## What to produce
Give back the lines below verbatim, omitting all pictures.

## Collected material
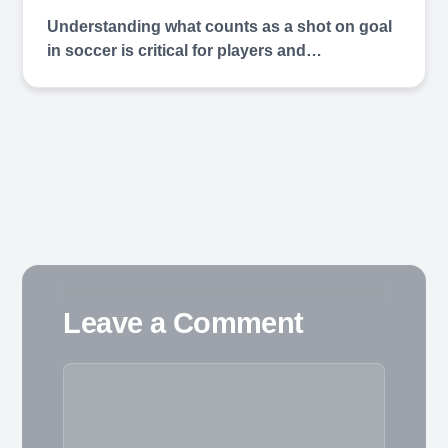
Understanding what counts as a shot on goal
in soccer is critical for players and…
Leave a Comment
Comment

## Exercise result
Understanding what counts as a shot on goal
in soccer is critical for players and…
Leave a Comment
Comment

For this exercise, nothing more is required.